▶ _Work required_
Every line of the following records that includes "title" should be copied.

▶ _Exercise material_
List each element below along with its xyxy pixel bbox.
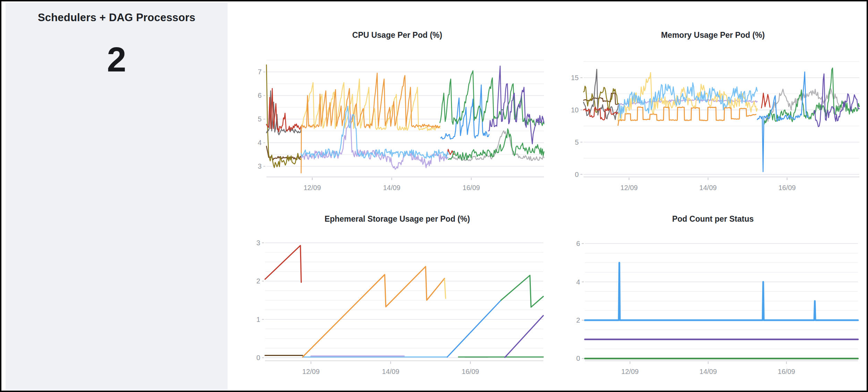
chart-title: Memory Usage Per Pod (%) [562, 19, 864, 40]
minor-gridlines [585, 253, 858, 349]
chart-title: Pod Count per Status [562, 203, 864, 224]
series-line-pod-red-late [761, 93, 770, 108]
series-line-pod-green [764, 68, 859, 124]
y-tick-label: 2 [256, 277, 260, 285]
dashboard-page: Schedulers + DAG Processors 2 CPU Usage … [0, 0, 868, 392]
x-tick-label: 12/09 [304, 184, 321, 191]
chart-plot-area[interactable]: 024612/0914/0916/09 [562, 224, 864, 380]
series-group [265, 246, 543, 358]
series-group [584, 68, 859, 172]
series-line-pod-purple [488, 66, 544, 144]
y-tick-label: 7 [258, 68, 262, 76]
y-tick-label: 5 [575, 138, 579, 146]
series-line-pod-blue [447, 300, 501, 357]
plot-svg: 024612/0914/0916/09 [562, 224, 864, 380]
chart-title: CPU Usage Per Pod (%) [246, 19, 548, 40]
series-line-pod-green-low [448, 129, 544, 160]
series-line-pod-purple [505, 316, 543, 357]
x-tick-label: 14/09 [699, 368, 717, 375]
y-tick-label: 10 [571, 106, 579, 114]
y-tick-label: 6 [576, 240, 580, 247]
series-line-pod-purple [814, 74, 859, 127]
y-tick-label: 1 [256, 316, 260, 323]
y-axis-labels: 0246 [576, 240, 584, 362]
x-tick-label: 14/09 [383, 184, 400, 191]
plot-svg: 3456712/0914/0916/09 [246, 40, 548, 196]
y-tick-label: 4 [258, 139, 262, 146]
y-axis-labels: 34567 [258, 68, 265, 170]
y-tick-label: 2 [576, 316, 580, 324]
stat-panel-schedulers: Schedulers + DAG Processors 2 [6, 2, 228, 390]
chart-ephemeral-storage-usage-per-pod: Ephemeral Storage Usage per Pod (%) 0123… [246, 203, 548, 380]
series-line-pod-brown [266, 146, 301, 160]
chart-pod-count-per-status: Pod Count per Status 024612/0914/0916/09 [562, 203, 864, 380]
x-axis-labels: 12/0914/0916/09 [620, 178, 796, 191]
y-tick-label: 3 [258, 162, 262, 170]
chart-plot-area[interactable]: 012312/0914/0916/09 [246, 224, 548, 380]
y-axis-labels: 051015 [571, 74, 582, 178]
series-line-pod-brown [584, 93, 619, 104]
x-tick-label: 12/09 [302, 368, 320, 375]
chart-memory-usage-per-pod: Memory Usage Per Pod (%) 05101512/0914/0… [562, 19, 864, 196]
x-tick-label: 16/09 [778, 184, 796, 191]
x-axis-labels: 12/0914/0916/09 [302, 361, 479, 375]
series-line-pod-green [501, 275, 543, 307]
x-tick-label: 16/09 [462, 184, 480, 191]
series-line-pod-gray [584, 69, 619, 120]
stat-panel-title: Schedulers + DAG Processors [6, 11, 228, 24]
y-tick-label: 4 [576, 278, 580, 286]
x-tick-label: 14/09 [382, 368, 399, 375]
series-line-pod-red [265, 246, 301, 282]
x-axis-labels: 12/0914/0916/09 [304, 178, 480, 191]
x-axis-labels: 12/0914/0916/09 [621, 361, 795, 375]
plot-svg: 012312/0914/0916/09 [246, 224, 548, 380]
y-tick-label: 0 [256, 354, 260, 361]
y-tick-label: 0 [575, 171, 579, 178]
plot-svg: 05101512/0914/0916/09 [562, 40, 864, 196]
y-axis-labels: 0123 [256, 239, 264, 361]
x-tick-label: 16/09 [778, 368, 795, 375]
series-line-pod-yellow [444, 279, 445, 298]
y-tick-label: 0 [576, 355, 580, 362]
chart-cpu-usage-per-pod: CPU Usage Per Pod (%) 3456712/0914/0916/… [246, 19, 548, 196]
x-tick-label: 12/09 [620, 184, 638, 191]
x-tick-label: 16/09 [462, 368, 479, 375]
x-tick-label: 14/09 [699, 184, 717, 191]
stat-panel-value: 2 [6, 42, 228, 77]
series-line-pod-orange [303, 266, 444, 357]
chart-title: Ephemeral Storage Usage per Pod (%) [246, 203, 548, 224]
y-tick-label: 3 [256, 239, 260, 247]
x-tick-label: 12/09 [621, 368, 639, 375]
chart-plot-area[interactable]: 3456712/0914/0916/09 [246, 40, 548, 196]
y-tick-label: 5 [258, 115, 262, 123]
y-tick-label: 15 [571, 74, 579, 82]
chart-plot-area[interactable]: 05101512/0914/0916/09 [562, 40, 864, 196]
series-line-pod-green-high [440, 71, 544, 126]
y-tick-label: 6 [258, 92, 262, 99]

▶ _Result of the exercise_
chart-title: Memory Usage Per Pod (%) [562, 19, 864, 40]
chart-title: Pod Count per Status [562, 203, 864, 224]
chart-title: CPU Usage Per Pod (%) [246, 19, 548, 40]
stat-panel-title: Schedulers + DAG Processors [6, 11, 228, 24]
chart-title: Ephemeral Storage Usage per Pod (%) [246, 203, 548, 224]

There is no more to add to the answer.